Description
We describe the major components of our parallel data structure library called Multipol, including two of the more irregular data structures and one application. The two data structures are a task stealer for dynamic load balancing and an event graph for discrete event simulation. The application is a timing-level circuit simulator for combinational circuits. We analyze the workloads of several applications built by the Multipol group and quantitatively characterize their irregularities.
The Multipol library is built on a runtime layer consisting of threads as well as communication mechanisms. The thread layer supports a basic computational abstraction called fibers, which are code sequences that appear to execute atomically. The fiber abstraction enables a portable multithreading execution environment for latency hiding. The thread layer also allows the programmer to supply customized schedulers to enforce application-specific scheduling policies. The communication layer provides portable primitives for expressing irregular communication. It uses a technique called message aggregation to trade the excess parallelism in the application for better communication bandwidth.

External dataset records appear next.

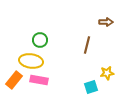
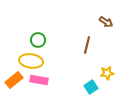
brown arrow: rotated 32 degrees clockwise
green circle: moved 2 px left
orange rectangle: rotated 12 degrees clockwise
cyan square: rotated 16 degrees counterclockwise
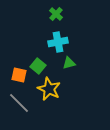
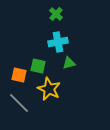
green square: rotated 28 degrees counterclockwise
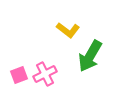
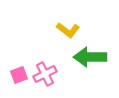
green arrow: moved 1 px down; rotated 60 degrees clockwise
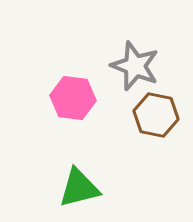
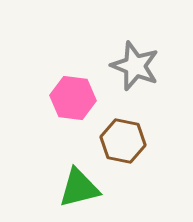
brown hexagon: moved 33 px left, 26 px down
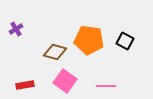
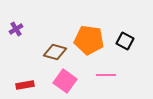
pink line: moved 11 px up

We provide a new performance profiling toolkit called Mprof to help tune the performance of irregular parallel programs. Mprof identifies two major sources of performance inefficiency: overhead and insufficient parallelism. It uses statistical modeling to extract reusable cost models from benchmark executions. The cost models are combined with high-level statistics collected from an actual execution to provide low-overhead profiling information. Mprof also provides a performance interface for the library programmer to customize the profiling information and thereby preserve the library abstraction. Using information from Mprof, we optimize the performance of several irregular applications and demonstrate the performance portability of the Multipol library and runtime layer.